[Opening EXERCISE DATA section]

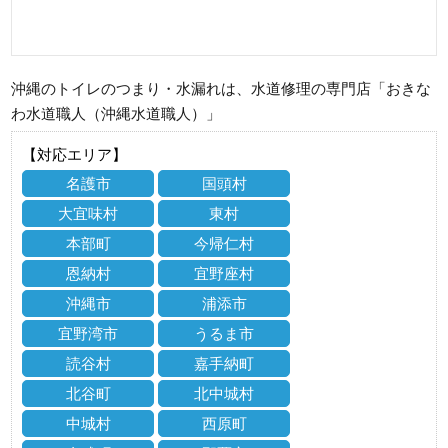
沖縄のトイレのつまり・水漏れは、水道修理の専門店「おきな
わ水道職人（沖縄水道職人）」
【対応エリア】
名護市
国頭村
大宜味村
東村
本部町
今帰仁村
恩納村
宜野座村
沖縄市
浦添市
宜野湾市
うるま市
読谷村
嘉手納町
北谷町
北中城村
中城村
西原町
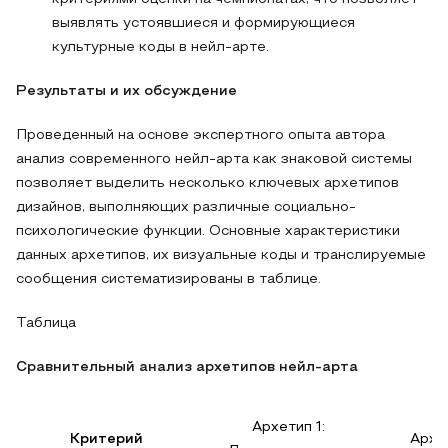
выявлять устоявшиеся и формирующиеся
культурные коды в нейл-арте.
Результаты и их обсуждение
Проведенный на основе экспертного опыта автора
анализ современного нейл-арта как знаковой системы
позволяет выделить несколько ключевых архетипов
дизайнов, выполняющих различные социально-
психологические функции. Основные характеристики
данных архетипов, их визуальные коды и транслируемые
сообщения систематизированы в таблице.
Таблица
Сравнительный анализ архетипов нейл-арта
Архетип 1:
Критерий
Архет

[Closing EXERCISE DATA section]

== YOUR TASK ==
The expected output is the lines from the one with "культурные коды в нейл-арте." through the end of the data, exactly as written and nothing more.

== TASK SOLUTION ==
культурные коды в нейл-арте.
Результаты и их обсуждение
Проведенный на основе экспертного опыта автора
анализ современного нейл-арта как знаковой системы
позволяет выделить несколько ключевых архетипов
дизайнов, выполняющих различные социально-
психологические функции. Основные характеристики
данных архетипов, их визуальные коды и транслируемые
сообщения систематизированы в таблице.
Таблица
Сравнительный анализ архетипов нейл-арта
Архетип 1:
Критерий
Архет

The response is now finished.